1) What AWG size does my neutral wire have to be?

I found this: Per NEC Sec. 220-22. You must size the neutral conductor to carry the maximum unbalanced current in the circuit (i.e. the largest load between the neutral and any one ungrounded phase conductor). You calculate the first 200A of neutral current at 100%.

Not sure exactly what that means. I suppose I could use a #3 Cu for my neutral just to be safe?

2) What AWG size does my ground wire have to be?

I found these two tables 250.66 and 250.122 (attached) that suggest #8 is the smallest Cu ground I can use for 100 amps. That seems small so just want to make sure that #8 is a smart decision.


----------



## responsibleJ (Feb 25, 2018)

Basically it means the neutral must be sized to carry the current of all your 120. If you’ve done some load calculations (you should have) then just subtract all 240 loads from the total. But the easiest/ best way is just to make it the same size as the others. And do some digging into just what kind of wire you should use (THHN, THWN, etc.) for your specific application.
You’re good with #8 for your protective ground according to those charts


----------



## Wiredindallas (Nov 9, 2018)

I would go ahead with #3 for the neutral just because it is not all that much more expensive than #4 and your loads could be mostly 120 volts neutral connected. #8 is ok. Remember this is the wire run from panel to panel for equipment grounding (250.66) not connected to the neutral at the garage (all grounds isolated with a grounding bar). You also need a ground rod connected to the same bar as well as any other existing grounds such as metal water pipes or metal framing if it is a metal shed style building.


----------



## Wiredindallas (Nov 9, 2018)

Correction:. I meant to say #8 for the ground.


----------



## spacefrog (Jan 2, 2019)

Thanks all, I will go with #3 for neutral and #8 for my ground.


----------



## AllanJ (Nov 24, 2007)

In most cases the grounding electrode conductors (ground wires to ground rods etc.) are #6 copper to direct buried or driven rods and #4 copper to water pipe or concrete encased rods.
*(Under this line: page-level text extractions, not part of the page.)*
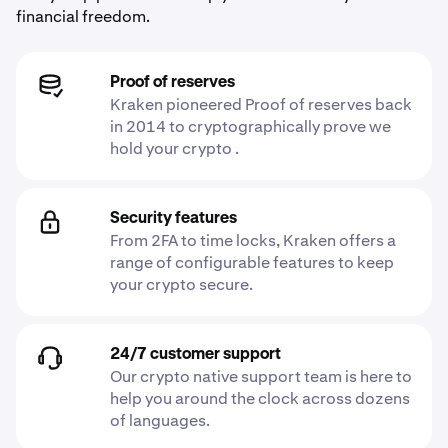
financial freedom.
Proof of reserves
Kraken pioneered Proof of reserves back
in 2014 to cryptographically prove we
hold your crypto .
Security features
From 2FA to time locks, Kraken offers a
range of configurable features to keep
your crypto secure.
24/7 customer support
Our crypto native support team is here to
help you around the clock across dozens
of languages.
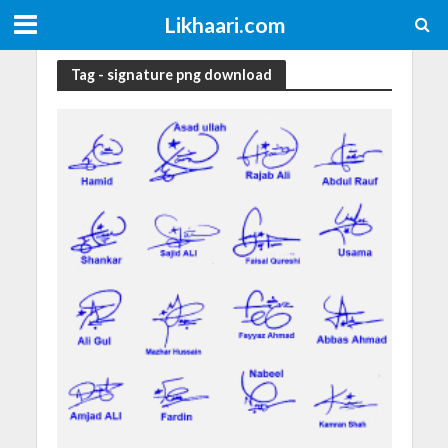
Likhaari.com
Tag - signature png download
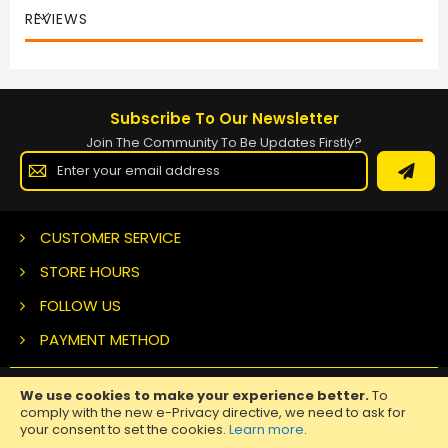
REVIEWS
Subscribe To Our Newsletter
Join The Community To Be Updates Firstly?
Sign
Up
for
Our
Newsletter:
CUSTOMER SERVICE
STORE HOURS
FOLLOW US
PAYMENT METHOD
We use cookies to make your experience better.
To
Copyright ©
2026 Nuclear Tattoo Medical Supply, All Rights
comply with the new e-Privacy directive, we need to ask for
Reserved.
your consent to set the cookies.
Learn more
.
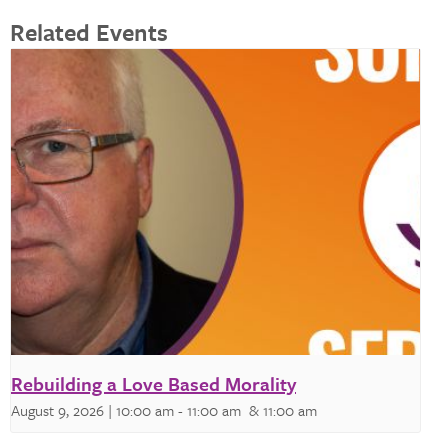
Related Events
Rebuilding a Love Based Morality
August 9, 2026 | 10:00 am
-
11:00 am
& 11:00 am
There is a separate size table in the NEC.

If the choice of current carrying conductor size includes some upsizing for voltage drop over distance then the equipment grounding conductor must be upsized comparably


----------



## spacefrog (Jan 2, 2019)

My garage is classified as attached-detached which means it’s a separate garage from main house but they share a roof. 

So technically, it’s an attached building according to NEC so I don’t need to install a grounding rod for the garage ground. I was just going to connect the ground in the subpanel in the garage to my main panel ground via underground PVC conduit. I will use #8 for this unless this is wrong


----------